[Collection entries]

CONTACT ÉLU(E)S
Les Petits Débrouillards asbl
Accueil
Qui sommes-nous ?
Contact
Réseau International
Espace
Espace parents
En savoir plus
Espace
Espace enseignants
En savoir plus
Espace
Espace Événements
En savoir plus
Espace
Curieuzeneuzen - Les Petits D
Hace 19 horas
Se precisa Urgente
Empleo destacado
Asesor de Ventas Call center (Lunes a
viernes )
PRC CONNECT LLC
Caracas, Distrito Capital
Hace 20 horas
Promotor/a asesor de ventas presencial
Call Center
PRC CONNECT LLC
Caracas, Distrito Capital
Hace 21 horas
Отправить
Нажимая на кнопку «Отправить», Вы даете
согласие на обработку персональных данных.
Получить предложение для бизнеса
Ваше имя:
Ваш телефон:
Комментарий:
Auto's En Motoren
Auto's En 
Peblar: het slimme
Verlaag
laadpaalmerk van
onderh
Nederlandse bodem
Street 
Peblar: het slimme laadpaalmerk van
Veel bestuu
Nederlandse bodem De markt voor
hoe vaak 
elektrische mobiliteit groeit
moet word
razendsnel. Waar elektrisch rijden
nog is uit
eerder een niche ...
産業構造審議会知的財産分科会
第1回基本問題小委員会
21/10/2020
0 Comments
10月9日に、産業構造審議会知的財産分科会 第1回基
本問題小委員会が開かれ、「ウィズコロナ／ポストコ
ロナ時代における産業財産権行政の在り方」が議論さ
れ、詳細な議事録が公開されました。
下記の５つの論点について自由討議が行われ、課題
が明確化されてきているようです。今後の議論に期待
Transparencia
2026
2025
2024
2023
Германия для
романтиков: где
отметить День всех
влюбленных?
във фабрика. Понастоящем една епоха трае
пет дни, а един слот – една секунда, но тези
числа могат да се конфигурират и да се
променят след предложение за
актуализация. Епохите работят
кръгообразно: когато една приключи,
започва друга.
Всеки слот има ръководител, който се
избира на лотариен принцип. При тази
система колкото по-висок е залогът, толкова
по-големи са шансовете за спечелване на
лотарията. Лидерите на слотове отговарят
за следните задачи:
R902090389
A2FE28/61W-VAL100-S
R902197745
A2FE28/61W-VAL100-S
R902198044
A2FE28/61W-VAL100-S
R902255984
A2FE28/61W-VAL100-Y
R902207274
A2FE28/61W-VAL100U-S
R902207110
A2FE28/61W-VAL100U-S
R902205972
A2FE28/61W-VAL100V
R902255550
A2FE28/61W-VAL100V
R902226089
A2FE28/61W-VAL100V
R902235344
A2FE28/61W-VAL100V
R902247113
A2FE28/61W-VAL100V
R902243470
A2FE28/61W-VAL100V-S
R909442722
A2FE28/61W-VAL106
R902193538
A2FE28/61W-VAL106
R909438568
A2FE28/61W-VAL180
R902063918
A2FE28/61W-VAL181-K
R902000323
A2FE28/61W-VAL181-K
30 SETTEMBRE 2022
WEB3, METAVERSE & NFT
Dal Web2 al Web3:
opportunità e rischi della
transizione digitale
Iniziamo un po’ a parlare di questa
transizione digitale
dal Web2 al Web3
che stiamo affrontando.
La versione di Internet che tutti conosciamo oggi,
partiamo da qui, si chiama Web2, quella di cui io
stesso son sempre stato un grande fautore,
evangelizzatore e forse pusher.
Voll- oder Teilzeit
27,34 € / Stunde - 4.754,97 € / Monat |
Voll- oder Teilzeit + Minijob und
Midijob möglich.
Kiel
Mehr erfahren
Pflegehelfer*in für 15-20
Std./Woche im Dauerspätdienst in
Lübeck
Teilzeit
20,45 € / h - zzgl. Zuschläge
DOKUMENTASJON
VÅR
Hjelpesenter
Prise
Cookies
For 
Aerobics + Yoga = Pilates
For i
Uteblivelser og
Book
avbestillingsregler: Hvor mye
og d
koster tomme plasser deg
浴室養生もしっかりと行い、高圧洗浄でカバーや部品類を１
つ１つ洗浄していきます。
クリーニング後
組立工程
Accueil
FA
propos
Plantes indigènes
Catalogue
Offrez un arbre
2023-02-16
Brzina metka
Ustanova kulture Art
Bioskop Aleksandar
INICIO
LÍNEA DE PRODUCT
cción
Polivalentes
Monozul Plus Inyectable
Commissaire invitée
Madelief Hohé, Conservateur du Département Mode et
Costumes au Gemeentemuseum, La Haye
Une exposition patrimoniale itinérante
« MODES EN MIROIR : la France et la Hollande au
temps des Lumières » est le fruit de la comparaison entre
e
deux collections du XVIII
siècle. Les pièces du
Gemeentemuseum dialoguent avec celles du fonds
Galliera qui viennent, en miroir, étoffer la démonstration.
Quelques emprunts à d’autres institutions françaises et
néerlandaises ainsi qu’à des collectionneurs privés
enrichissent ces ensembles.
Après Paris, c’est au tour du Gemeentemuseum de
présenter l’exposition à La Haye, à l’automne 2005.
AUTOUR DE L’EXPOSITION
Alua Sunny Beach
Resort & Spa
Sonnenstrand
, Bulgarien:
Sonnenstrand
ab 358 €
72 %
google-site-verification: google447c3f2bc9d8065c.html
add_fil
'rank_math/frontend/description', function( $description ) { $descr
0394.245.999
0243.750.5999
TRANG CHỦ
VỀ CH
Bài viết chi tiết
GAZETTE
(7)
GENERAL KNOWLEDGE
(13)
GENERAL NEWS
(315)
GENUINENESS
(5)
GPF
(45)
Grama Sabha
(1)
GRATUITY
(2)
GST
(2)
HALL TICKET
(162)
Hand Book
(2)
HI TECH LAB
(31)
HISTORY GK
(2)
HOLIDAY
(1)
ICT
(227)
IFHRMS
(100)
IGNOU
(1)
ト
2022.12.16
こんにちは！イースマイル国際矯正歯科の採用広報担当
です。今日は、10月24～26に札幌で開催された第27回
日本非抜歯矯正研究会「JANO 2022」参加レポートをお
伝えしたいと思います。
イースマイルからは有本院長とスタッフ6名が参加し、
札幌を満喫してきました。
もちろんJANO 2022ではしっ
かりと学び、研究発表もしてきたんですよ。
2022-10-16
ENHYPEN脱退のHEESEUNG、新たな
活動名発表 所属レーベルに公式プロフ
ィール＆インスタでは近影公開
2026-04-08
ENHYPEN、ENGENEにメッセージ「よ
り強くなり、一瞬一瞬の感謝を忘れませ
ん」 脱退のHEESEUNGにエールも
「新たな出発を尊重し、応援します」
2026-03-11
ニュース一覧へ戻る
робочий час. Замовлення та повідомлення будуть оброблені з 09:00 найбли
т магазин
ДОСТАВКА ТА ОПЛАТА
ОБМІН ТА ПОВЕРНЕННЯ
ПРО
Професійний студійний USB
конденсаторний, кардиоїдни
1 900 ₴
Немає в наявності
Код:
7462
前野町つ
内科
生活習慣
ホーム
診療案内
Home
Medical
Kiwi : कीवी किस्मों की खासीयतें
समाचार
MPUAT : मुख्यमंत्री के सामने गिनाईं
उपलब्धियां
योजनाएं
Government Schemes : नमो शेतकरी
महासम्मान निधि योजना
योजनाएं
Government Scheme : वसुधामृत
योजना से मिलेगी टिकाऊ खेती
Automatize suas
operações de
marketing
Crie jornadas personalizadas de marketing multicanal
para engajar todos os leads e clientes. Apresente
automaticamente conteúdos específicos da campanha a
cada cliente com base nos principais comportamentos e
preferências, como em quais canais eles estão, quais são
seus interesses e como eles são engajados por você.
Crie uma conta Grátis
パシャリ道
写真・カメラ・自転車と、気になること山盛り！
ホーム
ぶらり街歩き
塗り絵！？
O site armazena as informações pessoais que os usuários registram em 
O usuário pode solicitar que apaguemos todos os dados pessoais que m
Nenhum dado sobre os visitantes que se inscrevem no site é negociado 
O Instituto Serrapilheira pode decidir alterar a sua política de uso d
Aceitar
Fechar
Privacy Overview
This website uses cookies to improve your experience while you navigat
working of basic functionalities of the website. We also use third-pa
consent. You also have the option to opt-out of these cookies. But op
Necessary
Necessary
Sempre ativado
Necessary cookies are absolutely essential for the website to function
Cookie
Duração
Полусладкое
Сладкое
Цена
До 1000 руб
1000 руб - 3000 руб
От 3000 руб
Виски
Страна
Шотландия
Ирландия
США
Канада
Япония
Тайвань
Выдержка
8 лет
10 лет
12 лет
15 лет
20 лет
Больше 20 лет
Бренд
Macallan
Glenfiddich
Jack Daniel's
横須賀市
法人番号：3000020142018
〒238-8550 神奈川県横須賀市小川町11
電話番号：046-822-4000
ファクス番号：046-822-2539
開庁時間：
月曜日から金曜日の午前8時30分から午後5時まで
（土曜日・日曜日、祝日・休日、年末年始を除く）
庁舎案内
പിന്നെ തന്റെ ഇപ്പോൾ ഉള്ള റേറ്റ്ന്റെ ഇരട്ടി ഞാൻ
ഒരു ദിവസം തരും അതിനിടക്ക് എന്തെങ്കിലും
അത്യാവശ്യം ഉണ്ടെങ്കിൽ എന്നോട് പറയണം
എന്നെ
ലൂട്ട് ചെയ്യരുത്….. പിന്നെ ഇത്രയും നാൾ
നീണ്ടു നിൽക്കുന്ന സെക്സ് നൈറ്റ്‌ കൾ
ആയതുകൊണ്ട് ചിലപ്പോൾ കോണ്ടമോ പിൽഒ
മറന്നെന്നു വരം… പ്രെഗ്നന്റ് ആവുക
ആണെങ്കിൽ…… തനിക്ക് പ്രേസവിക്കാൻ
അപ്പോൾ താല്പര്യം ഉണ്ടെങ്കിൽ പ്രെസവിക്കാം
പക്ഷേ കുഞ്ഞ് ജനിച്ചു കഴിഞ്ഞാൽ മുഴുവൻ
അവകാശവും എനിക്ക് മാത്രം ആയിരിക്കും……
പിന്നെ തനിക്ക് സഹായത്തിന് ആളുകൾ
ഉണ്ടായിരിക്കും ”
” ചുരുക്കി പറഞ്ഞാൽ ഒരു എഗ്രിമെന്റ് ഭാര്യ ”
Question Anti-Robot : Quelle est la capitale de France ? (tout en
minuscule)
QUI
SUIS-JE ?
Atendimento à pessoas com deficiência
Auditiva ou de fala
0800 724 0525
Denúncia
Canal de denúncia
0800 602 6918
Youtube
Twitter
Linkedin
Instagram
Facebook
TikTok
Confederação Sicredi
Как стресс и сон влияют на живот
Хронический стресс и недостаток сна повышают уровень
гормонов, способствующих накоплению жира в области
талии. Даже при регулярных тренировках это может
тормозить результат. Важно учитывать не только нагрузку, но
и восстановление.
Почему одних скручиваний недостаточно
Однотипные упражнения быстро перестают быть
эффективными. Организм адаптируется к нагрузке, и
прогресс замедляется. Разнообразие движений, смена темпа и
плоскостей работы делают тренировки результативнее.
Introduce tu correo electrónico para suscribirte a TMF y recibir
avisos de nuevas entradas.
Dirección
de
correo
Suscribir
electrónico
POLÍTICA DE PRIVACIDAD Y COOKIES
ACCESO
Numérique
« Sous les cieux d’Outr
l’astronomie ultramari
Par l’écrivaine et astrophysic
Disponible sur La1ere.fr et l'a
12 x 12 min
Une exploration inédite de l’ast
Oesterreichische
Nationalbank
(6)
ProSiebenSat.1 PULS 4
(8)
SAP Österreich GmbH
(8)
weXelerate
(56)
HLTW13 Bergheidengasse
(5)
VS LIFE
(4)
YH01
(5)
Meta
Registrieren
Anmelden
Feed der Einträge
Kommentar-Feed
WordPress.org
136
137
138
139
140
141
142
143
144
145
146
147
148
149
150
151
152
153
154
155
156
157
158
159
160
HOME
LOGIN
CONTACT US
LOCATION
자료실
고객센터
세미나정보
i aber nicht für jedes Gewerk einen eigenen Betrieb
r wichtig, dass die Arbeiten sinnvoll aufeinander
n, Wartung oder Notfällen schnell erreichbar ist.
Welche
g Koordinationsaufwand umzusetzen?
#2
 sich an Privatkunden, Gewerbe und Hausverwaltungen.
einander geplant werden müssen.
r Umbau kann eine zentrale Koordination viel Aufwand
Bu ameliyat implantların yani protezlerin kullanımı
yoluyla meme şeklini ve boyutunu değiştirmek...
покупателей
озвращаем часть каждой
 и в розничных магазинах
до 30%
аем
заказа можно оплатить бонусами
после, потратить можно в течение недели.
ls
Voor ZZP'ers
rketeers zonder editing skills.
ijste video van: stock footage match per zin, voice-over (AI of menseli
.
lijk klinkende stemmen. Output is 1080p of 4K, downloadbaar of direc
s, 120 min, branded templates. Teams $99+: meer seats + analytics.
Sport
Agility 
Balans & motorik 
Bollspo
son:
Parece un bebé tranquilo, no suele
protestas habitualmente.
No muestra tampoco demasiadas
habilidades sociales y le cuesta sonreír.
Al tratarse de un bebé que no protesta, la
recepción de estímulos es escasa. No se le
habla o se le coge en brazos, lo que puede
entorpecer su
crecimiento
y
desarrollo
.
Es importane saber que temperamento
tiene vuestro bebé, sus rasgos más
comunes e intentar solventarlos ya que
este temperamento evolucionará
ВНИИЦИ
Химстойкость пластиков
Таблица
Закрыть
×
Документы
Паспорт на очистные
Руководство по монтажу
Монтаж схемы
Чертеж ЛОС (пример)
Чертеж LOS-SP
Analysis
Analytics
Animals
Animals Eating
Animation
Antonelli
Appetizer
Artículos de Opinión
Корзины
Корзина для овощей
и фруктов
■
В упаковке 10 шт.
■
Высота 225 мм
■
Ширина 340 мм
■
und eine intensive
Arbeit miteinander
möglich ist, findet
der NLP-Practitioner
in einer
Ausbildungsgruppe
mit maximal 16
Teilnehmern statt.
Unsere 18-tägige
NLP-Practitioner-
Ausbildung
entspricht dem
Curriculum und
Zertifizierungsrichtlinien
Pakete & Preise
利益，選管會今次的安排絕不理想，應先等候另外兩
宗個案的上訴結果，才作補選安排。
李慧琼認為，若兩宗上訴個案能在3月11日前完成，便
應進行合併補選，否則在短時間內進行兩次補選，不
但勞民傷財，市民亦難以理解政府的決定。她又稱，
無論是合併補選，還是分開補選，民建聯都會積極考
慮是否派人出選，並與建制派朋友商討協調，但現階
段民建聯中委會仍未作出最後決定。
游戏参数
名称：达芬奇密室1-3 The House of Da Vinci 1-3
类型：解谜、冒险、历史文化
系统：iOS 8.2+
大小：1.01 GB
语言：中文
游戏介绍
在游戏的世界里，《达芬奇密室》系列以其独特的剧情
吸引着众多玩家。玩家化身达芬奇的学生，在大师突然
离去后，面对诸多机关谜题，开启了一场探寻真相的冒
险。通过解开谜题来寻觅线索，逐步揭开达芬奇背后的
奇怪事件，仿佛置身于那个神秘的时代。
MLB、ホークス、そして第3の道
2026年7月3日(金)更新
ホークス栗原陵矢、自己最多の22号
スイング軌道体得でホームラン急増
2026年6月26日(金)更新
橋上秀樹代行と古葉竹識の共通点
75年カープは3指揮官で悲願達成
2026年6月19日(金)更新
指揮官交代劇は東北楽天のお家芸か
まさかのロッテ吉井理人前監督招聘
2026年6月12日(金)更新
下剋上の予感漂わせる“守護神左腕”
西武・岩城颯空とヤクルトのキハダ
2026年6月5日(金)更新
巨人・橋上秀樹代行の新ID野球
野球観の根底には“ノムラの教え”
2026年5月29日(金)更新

**Exercise instructions:** Your task is to copy every line of the entries that contains the string "стресс".

**Finished exercise:**
Как стресс и сон влияют на живот
Хронический стресс и недостаток сна повышают уровень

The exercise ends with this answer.